It’s 2 a.m. and I can’t sleep. I’ve been thinking of a former student, Alex. Head bent over his desk, never making eye contact, rarely saying a word in class, he would turn in flawlessly written essays that blew the rest of the class’s work away. To me, the way he folded himself down inside his body, and tried to fade into the background was a sign of severe social anxiety. I thought of various medications and wondered if something could free this handsome, brilliant young man from whatever prison he was in.
Partway into the year, in a journal entry, Alex mentioned losing his mom to cancer. I thought it had happened long before, and I jotted in the margin that I, too, had lost my mom and still struggled with it if he ever wanted to talk. I didn’t know the wound was raw and fresh. His counselor had never told his teachers about the loss, just a few short months before.
If I had known how fresh his pain was, would I have done a better job reaching out? In my imagination, I take Alex under my wing, mentor him, and help him break down the walls he had built up around himself. In my imagination, I go on to see him with a cute but shy girlfriend and a small circle of friends, slowly coming out of his shell. But that’s not reality.
In those early years of teaching, some of my male students accused me of being a man hater. They thought I favored the female students who would gather in my classroom for lunch and eagerly soak up my fashion sense and advice about life. I was never a man hater, but as a teacher in my mid-twenties, I was concerned with propriety and my reputation in dealing with male high school students. I think I kept them at arm’s length.
So, instead of saving Alex, I praised his flawless essays, tried to encourage him, and sent him on his way at the end of the year. I followed his progress from afar, calling out to him as I saw him walking down the hallway, always alone. I defended him when his 12th grade English teacher came into the lounge griping, “This Alex So and So is the surliest boy I’ve ever met! He sits and glowers at me all day.” I told my colleague that that the glowering wasn’t for the teacher, but was for Alex himself. Even in my defense of Alex, I was off-base. What I took as poor social skills and teenage self-loathing was really grief, a grief that was killing him.
I think of a home without a mother. Alex’s siblings loved their mom just as much as he did, but they somehow managed to cope. I don’t know whether a more sensitive school counselor would have made a difference, or whether if he had sat in class crying rather than scowling he would have gotten more help.

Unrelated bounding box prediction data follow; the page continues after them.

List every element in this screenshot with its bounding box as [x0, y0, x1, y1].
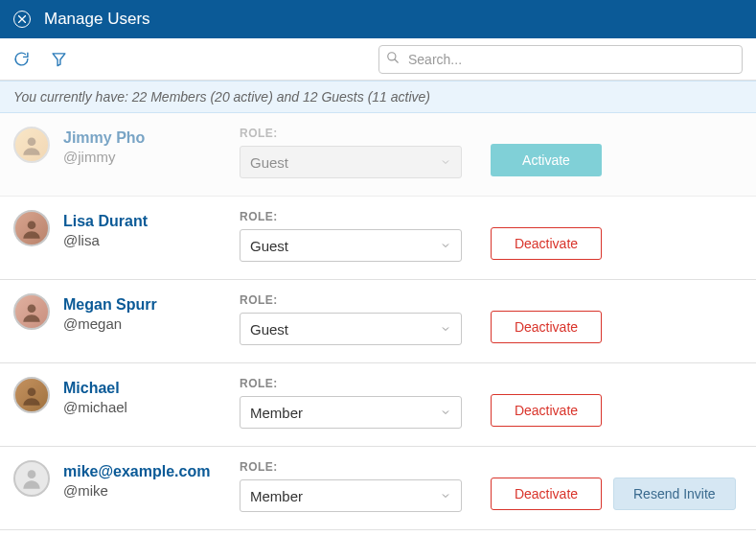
deactivate-button[interactable]: Deactivate [491, 394, 602, 427]
svg-point-5 [28, 304, 36, 313]
chevron-down-icon [440, 154, 451, 171]
role-block: ROLE:Member [240, 377, 462, 429]
svg-point-6 [28, 387, 36, 396]
avatar [13, 210, 50, 246]
toolbar [0, 38, 756, 81]
role-select[interactable]: Guest [240, 229, 462, 262]
user-name[interactable]: Michael [63, 379, 226, 397]
role-block: ROLE:Guest [240, 127, 462, 178]
user-handle: @megan [63, 315, 226, 332]
user-info: Jimmy Pho@jimmy [63, 127, 226, 165]
user-info: Lisa Durant@lisa [63, 210, 226, 248]
user-handle: @mike [63, 482, 226, 499]
user-row: Michael@michaelROLE:MemberDeactivate [0, 363, 756, 447]
user-handle: @michael [63, 399, 226, 415]
resend-invite-button[interactable]: Resend Invite [613, 478, 736, 510]
header: Manage Users [0, 0, 756, 38]
user-name[interactable]: mike@example.com [63, 462, 226, 480]
svg-line-2 [395, 58, 399, 62]
chevron-down-icon [440, 238, 451, 254]
avatar [13, 460, 50, 497]
activate-button[interactable]: Activate [491, 144, 602, 176]
close-icon[interactable] [13, 11, 31, 28]
avatar [13, 127, 50, 163]
role-value: Member [250, 488, 303, 504]
role-label: ROLE: [240, 460, 462, 474]
svg-point-4 [28, 221, 36, 229]
search-wrap [378, 45, 743, 74]
svg-point-7 [28, 470, 36, 478]
user-row: Lisa Durant@lisaROLE:GuestDeactivate [0, 197, 756, 280]
user-info: mike@example.com@mike [63, 460, 226, 499]
user-handle: @lisa [63, 232, 226, 248]
chevron-down-icon [440, 488, 451, 504]
user-info: Megan Spurr@megan [63, 293, 226, 332]
user-info: Michael@michael [63, 377, 226, 415]
role-value: Guest [250, 238, 288, 254]
summary-text: You currently have: 22 Members (20 activ… [13, 89, 430, 105]
role-select[interactable]: Member [240, 479, 462, 512]
role-label: ROLE: [240, 293, 462, 307]
user-list: Jimmy Pho@jimmyROLE:GuestActivateLisa Du… [0, 113, 756, 530]
user-name[interactable]: Megan Spurr [63, 295, 226, 314]
deactivate-button[interactable]: Deactivate [491, 227, 602, 260]
actions: Deactivate [491, 293, 602, 343]
svg-point-3 [28, 137, 36, 146]
user-name[interactable]: Lisa Durant [63, 212, 226, 230]
actions: DeactivateResend Invite [491, 460, 736, 510]
user-name[interactable]: Jimmy Pho [63, 128, 226, 147]
role-value: Guest [250, 154, 288, 171]
actions: Activate [491, 127, 602, 176]
role-select[interactable]: Member [240, 396, 462, 429]
search-icon [386, 51, 400, 68]
user-row: Jimmy Pho@jimmyROLE:GuestActivate [0, 113, 756, 197]
summary-bar: You currently have: 22 Members (20 activ… [0, 81, 756, 113]
avatar [13, 293, 50, 330]
chevron-down-icon [440, 405, 451, 421]
user-row: Megan Spurr@meganROLE:GuestDeactivate [0, 280, 756, 363]
role-block: ROLE:Member [240, 460, 462, 512]
search-input[interactable] [378, 45, 743, 74]
actions: Deactivate [491, 210, 602, 260]
role-block: ROLE:Guest [240, 293, 462, 345]
role-label: ROLE: [240, 377, 462, 390]
role-value: Member [250, 405, 303, 421]
role-block: ROLE:Guest [240, 210, 462, 262]
role-select[interactable]: Guest [240, 313, 462, 345]
user-row: mike@example.com@mikeROLE:MemberDeactiva… [0, 447, 756, 530]
user-handle: @jimmy [63, 149, 226, 165]
svg-marker-0 [53, 54, 65, 66]
avatar [13, 377, 50, 413]
filter-icon[interactable] [51, 51, 67, 67]
refresh-icon[interactable] [13, 51, 30, 67]
role-label: ROLE: [240, 127, 462, 140]
actions: Deactivate [491, 377, 602, 427]
page-title: Manage Users [44, 10, 150, 29]
role-select: Guest [240, 146, 462, 178]
chevron-down-icon [440, 321, 451, 338]
deactivate-button[interactable]: Deactivate [491, 311, 602, 343]
role-value: Guest [250, 321, 288, 338]
deactivate-button[interactable]: Deactivate [491, 478, 602, 510]
role-label: ROLE: [240, 210, 462, 223]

I know that his father tried. His family continued to stay involved in church and Alex accepted Jesus. His father tried to get Alex involved in soccer, but the joking, crass language, and lack of sportsmanship rubbed Alex the wrong way. It didn’t fit into the structured way Alex thought the world should be. Alex’s dad tried. But a father is not a mother, and a mother is what Alex needed most.
I didn’t see Alex much his final two years in high school When he was accepted to one of the most prestigious schools in the country, I thought that would be his time to blossom. The next time I heard his name, however, what when I found out he had killed himself. I still don’t know how he did it, and I’ve never asked. That is not an image I want in my mind.
I pulled up outside his house to talk to his dad, my two toddlers strapped in their car seats, chattering away. He thanked me for looking out for his son, and I felt worse than ever. We talked about a brilliant boy who felt too deeply. Who silently held people to a certain standard that they couldn’t live up to. Who felt let down by life.
I know I would be a different teacher if I went back today. I would be more willing to reach out and get involved in the messiness of kids’ lives. I hope my kids encounter adults who are willing to reach out to them and care about them.
I think about my own son and I see a quiet boy who takes life very, very seriously. A friend of mine today called him an “old soul.” I see high test scores and good grades and I think-- “brilliant.” Now brilliant is good, but I wonder how one breeds resilience. For surely life is hard, and I can’t protect my kids from hardship. I can just pray they will be resilient enough to keep going in the face of it.
Every few months a guest orchestra plays at our church. The violin player looks just like Alex. I stare at him and imagine he’s still alive, making beautiful music. I imagine he is an overcomer.